It’s odd to tour the city when it’s empty. “We did go to see the World Trade Center memorial,” she said; it was closed, but it still was deeply moving. And “I have seen Times Square, which was very empty.

“Honestly, with the number of people there, it felt a little like Little Rock.”

Before work began, she was in an odd sort of limbo. She and other nurses waiting to begin ran errands for nurses whose work already had started, and she learned how it works. “You leave at least an hour before your shift, and you don’t get back until an hour and a half after it’s over,” she said. “We try to social distance at all times, and we wear masks at all times. We have our own entrance to the hotel. It’s a post-shift walkway. When we come in from our shift, we go straight through the walkway to our room, strip, and shower, and then go immediately to sleep.

“There are at least 1,000 of us in our hotel,” she added.

They don’t have to worry about where their meals are coming from. The World Central Kitchen — the extraordinary nonprofit group, created and run by Chef José Andrés, that goes into disaster areas and feeds people, and that has defined places hard-hit by covid as disaster areas — provides them.

Kamron Steed right, and another nurse, Haley Massino of Maryland, explore midtown Manhattan before they start their first shifts with coronavirus patients in New York. (Kamron Steed)

There are other supplies that she and the other nurses can use, Kamron added; they need hand lotion, chapstick, and moisturizer because the constant hand washing and masking can make their skin raw and eventually it cracks. Leslie and Miriam can help with that.

After some confusion — some facilities have all the staff they need, others do not, and the need changes constantly as both the patient population and the staff numbers go up and down — Kamron began her three weeks of 12-hour shifts. She’s at the Dr. Susan Smith McKinney Nursing and Rehabilitation Center, a publicly owned facility in Brooklyn, in a neighborhood now called Wingate but often considered either Crown Heights or East Flatbush.

It’s a large institution, with 320 beds — “it has almost as many as my home hospital,” Kamron said — “and it lost an employee and several residents to covid, so a lot of people quit because they were scared to work there. So there’s not a lot of staff, and they’re still receiving residents from King County,” the large public hospital nearby.

“So we’re there to support the staff, which has been hit really hard. They’re really exhausted.

“And they’re really nice,” she added.

She and the other nurses get from midtown to Brooklyn by a chartered bus; it’s about a 40-minute ride. (It would take far longer if traffic were normal, but it’s not.) “One of the bus drivers lives in Arkansas,” she said. “He said, ‘I’m here until they don’t need me anymore. Then I’ll go home.’”

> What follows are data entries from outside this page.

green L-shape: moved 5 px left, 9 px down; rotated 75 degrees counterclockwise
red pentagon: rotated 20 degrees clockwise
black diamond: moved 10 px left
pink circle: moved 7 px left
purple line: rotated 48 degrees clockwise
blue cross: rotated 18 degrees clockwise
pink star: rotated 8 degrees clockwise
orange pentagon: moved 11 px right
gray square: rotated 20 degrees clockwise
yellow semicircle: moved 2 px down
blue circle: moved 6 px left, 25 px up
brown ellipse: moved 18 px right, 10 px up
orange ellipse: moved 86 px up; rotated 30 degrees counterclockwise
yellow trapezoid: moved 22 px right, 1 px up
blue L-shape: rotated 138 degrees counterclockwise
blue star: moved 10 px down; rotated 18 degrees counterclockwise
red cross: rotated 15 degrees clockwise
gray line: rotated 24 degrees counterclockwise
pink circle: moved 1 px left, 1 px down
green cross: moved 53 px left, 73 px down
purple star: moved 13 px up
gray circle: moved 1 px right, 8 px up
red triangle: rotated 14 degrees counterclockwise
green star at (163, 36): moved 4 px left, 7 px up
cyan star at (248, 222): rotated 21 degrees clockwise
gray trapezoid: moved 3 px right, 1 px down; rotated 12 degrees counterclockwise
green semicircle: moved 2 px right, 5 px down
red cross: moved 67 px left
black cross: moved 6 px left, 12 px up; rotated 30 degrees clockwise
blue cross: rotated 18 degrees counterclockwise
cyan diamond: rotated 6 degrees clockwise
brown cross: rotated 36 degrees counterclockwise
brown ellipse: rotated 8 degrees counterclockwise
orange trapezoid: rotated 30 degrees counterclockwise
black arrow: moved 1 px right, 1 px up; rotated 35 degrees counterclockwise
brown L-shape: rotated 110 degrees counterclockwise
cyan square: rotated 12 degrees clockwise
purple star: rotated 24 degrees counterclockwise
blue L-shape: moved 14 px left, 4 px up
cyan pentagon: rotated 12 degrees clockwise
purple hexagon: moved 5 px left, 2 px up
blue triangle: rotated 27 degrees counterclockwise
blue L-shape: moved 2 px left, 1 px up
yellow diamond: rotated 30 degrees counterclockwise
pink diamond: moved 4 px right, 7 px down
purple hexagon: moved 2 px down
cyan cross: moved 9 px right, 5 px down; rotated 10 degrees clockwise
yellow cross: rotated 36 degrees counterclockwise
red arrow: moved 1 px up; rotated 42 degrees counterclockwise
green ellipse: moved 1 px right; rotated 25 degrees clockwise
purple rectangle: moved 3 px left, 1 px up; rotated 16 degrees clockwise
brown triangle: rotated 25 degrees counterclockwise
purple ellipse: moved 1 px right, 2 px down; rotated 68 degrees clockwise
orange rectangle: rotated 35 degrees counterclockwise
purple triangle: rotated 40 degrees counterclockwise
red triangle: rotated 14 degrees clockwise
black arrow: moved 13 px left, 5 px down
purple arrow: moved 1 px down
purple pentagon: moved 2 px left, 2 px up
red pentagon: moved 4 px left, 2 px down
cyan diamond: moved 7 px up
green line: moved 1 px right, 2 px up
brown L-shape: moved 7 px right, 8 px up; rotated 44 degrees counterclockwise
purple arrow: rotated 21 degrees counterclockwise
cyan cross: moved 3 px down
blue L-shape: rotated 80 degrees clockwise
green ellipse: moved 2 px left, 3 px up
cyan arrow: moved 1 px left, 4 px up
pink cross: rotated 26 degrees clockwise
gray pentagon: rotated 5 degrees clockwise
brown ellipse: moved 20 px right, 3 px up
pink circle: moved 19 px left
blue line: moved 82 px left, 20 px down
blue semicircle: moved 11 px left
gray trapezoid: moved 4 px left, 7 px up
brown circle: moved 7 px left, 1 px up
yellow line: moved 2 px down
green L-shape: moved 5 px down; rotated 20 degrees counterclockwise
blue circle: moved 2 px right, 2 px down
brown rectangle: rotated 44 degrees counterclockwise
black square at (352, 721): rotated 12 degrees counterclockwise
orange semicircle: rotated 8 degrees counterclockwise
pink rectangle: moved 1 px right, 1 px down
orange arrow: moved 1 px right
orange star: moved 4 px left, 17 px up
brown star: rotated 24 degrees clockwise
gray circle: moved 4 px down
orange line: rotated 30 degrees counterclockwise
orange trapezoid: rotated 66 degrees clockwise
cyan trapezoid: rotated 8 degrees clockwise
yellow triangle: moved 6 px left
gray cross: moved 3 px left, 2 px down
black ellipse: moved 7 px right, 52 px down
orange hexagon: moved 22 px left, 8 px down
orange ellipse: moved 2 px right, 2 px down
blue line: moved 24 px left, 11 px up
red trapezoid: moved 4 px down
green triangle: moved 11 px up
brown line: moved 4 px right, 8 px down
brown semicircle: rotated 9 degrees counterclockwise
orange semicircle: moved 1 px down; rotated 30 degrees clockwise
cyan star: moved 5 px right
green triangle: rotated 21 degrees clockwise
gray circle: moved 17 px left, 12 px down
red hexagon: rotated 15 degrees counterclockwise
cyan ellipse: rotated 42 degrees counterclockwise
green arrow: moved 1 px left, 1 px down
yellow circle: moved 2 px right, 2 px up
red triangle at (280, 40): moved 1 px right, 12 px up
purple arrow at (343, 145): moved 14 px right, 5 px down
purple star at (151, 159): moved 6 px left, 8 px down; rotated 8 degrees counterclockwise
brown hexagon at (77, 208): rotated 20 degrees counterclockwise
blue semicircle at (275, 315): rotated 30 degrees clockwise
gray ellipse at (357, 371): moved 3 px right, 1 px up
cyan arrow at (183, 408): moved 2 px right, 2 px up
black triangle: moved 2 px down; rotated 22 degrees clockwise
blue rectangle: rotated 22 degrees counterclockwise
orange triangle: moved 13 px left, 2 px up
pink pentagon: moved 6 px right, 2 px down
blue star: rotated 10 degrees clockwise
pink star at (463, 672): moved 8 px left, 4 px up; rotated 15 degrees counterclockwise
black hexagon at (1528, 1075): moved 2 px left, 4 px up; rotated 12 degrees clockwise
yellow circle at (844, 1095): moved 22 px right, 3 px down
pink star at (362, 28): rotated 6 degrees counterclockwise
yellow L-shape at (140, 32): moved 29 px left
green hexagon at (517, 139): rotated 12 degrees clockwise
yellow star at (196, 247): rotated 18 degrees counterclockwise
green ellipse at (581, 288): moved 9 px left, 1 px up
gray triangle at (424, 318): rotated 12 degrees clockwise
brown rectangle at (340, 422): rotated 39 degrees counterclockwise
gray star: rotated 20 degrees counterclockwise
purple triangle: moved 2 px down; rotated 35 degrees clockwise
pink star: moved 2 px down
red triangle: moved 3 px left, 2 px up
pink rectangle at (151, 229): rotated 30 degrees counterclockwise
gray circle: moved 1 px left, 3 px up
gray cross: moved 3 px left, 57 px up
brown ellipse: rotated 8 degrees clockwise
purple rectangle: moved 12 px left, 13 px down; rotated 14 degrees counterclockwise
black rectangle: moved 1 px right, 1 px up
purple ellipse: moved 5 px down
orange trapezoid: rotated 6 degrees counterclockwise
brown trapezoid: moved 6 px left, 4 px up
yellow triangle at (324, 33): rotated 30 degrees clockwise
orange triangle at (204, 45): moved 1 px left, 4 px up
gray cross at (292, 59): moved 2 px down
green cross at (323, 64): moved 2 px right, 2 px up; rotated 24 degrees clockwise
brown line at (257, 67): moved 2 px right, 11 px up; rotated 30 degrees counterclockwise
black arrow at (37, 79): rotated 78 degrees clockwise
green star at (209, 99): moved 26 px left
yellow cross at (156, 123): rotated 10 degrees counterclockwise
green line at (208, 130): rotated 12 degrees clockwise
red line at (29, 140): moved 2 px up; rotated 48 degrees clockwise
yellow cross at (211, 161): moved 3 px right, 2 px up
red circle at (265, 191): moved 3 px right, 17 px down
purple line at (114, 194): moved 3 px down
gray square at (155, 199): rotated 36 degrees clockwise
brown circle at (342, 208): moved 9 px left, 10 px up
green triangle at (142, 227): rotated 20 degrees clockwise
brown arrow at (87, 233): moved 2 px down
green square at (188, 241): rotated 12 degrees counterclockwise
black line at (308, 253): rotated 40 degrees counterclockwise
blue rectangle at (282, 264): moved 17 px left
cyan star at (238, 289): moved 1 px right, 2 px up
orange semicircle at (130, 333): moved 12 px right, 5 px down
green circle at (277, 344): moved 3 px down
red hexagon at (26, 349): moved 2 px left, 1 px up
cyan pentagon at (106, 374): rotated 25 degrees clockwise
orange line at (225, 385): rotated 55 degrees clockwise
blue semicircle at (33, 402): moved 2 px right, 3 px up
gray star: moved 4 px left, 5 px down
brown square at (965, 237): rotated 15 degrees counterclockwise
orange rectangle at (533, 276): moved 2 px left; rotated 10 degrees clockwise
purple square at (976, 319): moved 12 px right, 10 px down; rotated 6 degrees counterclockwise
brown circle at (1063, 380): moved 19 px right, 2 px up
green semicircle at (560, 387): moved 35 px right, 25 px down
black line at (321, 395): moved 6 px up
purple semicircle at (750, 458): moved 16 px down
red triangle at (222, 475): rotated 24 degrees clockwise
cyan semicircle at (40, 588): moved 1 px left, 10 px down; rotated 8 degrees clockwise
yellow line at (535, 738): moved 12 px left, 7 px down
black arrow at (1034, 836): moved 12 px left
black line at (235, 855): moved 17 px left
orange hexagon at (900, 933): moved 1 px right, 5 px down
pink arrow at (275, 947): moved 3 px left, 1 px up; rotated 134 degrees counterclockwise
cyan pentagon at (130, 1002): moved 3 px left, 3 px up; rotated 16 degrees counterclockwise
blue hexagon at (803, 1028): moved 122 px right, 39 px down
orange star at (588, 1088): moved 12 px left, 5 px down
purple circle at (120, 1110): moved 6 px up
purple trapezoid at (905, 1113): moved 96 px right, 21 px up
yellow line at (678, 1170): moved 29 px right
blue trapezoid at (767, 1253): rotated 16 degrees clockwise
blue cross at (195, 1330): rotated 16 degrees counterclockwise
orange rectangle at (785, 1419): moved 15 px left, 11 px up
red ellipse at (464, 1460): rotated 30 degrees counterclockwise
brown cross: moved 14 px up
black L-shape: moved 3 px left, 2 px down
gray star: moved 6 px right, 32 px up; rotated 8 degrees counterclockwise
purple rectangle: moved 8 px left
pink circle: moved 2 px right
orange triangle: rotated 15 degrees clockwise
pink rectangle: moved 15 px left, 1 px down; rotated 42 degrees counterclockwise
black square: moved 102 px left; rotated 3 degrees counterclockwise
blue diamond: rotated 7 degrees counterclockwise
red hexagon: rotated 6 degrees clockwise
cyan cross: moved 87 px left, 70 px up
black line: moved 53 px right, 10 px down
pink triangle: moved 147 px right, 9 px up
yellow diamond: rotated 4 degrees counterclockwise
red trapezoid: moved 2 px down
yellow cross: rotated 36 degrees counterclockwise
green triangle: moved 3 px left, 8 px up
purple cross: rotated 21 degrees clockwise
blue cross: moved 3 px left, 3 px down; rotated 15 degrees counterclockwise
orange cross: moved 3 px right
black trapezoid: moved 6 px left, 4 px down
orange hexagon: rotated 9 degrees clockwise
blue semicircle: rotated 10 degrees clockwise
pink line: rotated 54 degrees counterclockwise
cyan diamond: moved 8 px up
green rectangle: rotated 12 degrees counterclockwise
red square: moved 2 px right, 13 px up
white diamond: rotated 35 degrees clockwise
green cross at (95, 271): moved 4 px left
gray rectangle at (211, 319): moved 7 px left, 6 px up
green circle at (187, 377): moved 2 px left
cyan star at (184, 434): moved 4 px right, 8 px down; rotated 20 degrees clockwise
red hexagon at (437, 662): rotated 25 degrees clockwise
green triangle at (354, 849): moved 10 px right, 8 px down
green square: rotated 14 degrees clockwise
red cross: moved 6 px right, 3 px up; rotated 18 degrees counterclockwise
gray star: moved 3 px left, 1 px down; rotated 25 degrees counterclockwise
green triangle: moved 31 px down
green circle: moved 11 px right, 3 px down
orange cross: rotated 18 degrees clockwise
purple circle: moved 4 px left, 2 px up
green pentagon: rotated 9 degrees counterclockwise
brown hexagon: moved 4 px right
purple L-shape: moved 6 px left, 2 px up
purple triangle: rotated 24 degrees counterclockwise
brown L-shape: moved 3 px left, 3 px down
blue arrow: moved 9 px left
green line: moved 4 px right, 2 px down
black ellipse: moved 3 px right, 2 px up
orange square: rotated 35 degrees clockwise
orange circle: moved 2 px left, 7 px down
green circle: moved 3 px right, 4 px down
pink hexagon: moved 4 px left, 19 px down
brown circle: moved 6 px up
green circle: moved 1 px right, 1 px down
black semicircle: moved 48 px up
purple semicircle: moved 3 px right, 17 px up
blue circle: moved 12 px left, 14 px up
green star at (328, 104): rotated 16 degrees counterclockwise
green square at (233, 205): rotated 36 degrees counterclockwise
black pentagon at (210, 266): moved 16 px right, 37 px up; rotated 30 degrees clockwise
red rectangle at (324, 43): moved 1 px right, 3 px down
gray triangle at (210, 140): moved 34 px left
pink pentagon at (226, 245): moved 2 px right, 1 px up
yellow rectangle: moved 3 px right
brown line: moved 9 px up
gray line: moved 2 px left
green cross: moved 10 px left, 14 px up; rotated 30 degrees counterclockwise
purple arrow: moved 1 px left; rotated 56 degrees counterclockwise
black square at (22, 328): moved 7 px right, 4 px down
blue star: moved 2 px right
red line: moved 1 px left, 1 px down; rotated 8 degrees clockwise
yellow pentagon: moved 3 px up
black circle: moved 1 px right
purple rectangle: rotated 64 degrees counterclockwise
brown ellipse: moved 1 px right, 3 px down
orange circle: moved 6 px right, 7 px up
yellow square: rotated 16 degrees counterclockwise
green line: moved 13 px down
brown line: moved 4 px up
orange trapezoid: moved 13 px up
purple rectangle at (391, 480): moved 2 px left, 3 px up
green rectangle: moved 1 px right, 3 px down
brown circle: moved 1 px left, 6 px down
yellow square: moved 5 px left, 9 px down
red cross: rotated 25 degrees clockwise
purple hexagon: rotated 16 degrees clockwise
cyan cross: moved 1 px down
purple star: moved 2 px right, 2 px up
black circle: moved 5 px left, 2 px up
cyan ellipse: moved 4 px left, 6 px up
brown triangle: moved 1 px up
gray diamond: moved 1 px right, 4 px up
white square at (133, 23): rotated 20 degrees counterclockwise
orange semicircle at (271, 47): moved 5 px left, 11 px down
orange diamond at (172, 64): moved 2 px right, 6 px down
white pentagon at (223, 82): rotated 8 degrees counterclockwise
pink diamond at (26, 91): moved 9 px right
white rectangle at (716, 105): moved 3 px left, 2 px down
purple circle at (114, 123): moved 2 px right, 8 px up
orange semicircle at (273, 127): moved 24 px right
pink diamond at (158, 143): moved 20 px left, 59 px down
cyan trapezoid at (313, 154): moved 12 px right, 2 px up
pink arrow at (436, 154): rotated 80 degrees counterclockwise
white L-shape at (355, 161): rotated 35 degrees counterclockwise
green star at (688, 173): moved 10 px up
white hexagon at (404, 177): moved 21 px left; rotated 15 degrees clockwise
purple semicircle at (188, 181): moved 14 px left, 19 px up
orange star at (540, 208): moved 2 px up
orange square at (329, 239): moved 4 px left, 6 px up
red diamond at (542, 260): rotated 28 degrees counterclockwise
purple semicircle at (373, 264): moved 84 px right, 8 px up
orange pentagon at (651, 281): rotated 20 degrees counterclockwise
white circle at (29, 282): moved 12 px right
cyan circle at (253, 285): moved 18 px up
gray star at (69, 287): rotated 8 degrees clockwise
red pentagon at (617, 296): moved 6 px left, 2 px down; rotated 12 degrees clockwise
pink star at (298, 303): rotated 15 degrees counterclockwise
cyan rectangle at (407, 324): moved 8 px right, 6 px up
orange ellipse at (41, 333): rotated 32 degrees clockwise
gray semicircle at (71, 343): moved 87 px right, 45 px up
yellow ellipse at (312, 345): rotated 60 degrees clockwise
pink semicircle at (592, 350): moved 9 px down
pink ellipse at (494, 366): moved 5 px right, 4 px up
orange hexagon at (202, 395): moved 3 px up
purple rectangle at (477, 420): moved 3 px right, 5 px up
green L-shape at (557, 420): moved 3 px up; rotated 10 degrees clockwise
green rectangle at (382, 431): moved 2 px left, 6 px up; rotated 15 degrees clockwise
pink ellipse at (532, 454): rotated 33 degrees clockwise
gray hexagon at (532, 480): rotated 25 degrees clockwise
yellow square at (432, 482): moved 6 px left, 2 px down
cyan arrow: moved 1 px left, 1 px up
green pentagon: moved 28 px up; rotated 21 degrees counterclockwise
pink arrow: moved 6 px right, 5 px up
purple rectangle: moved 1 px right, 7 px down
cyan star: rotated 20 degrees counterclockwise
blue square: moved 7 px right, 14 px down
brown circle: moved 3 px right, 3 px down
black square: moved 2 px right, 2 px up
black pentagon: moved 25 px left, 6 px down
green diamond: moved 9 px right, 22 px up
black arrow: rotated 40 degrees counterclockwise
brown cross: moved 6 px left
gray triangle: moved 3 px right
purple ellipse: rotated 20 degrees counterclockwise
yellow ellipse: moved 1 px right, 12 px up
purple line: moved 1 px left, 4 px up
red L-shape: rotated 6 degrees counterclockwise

It’s not at all what she expected, and it’s not what she’s used to; she is after all a pediatric emergency room nurse, and here she is working with elderly people with long-term problems. Some have covid, some don’t; all have serious problems and need help. “It’s the exact opposite of what I do at home, and I am completely out of my element,” she said.

Another new issue Kamron is facing is how to talk to patients. The nursing home’s population is wildly multiethnic; some don’t speak English well, and some are fluent but heavily accented. That’s a problem exacerbated by all the gear that gets between a mouth and an ear. “We wear so much PPE,” Kamron said. “I wear two masks, the N95 and then a surgical mask, and also a face shield. It can be really hard to hear through that, and then there is the accent. Sometimes I have to be right on top of someone to hear what they are saying.”

As for the numbers who have covid — “the death rate here has gone down, but this facility has refrigerated trucks right outside,” she said grimly; those trucks are for bodies.

She doesn’t have any real stories she can tell. “Anything that I could say might come back as a Hipaa violation,” a breach of someone’s privacy, both morally and legally, she said. “Everything else is pretty generic, just normal hospital stuff.”

But this isn’t a normal time, and it isn’t normal hospital work.

Kamron is thinking of staying for another two-week stint; to do that, she’ll need the permission of the head of her home hospital, and the question of whether New York will continue to accept licensing from Arkansas — something it doesn’t usually do but has done during the pandemic — will have to be settled. No matter how long she stays here, she will have to take another two weeks to self-quarantine at home before she can return either to work or to normal life.

The work wasn’t exactly what she had expected, but “the staff tells us every single day that they appreciate it, and they say that they don’t know what they would have done without us,” Kamron said. And as for her, “this is where I am needed. I wanted to help in any way I could, and this is where I can help.

“This is what I am supposed to be doing. This is the right thing for me to be doing.”

Kamron and her colleagues also manage to find some small joys as they work. They asked for warm clothing because they were cold, but they were able to take active pleasure in the pieces that were donated. One of her friends fell in love with “a sweater with a deer painted on it and a sewn-in turtleneck, and a lined, really warm tracksuit.” She found “a leather jacket. A genuine leather jacket. It made my day. I was like, ‘This is perfect.’”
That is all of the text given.